Sophia Amoruso 3.0@sophiaamoruso

It happened to me first — headlines portraying me as a “toxic leader” when I had to make the same, often unpopular, decisions that my male peers did without critique. For them, it’s called Founder Mode, and it’s celebrated (a proper noun! With its own merch! And trademarks being filed as I write this!). For women, it’s called “toxic”. After my “fall” in 2016, I watched an incredible cohort of female founders come up behind me. I thought there was something fundamentally wrong with me and that they had it all figured out. They were my friends, but it was hard to watch them win. I secretly muted their Instagram accounts. Why was I the only piece of shit female founder? What did they possess that I didn’t? Was it my upbringing? Maybe the media was right. These women took big swings, raised huge rounds, and were held up as examples for countless other women who for the first time saw that their aspirations might actually be within reach.

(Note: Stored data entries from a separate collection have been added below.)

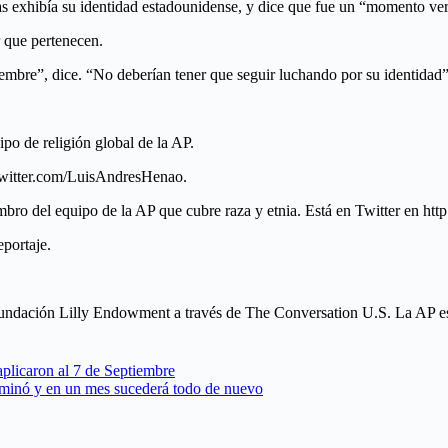
as exhibía su identidad estadounidense, y dice que fue un “momento v
r que pertenecen.
iembre”, dice. “No deberían tener que seguir luchando por su identidad”
po de religión global de la AP.
//twitter.com/LuisAndresHenao.
ro del equipo de la AP que cubre raza y etnia. Está en Twitter en http:
portaje.
 fundación Lilly Endowment a través de The Conversation U.S. La AP es
plicaron al 7 de Septiembre
terminó y en un mes sucederá todo de nuevo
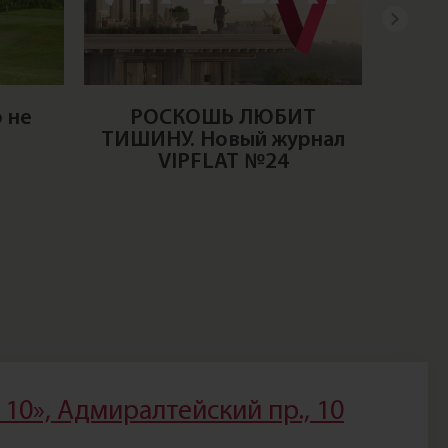
 не
РОСКОШЬ ЛЮБИТ
ТИШИНУ. Новый журнал
Сакс
VIPFLAT №24
вокал
10», Адмиралтейский пр., 10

And then, one by one, they were canceled. Our responsibility wasn’t just to pave the way for women, but to do it perfectly — and when we weren’t examples of whatever warped mutation the word Girlboss (which is now immortalized in the Merriam-Webster dictionary) had come to symbolize, we were “toxic.” No one expects men to build a utopian workplace that cures institutional biases, but we were expected to do just that. This is all too complex for an X post, and I’m not making excuses for anyone. Today, posts like this are out of character for me because, like them (as the non self-appointed consigliere for scorned Girlbosses, I know), we’ve all been told to keep gender out of the conversation. The media’s glee surrounding the “fall of the Girlboss” has committed, at scale, more harm than any pretty, young, white (let’s call it what it is), often unrelateable female founder could ever do. The phenomenon reminded a generation of women what we’d been told for eons: be nice and stay in your lane, or else.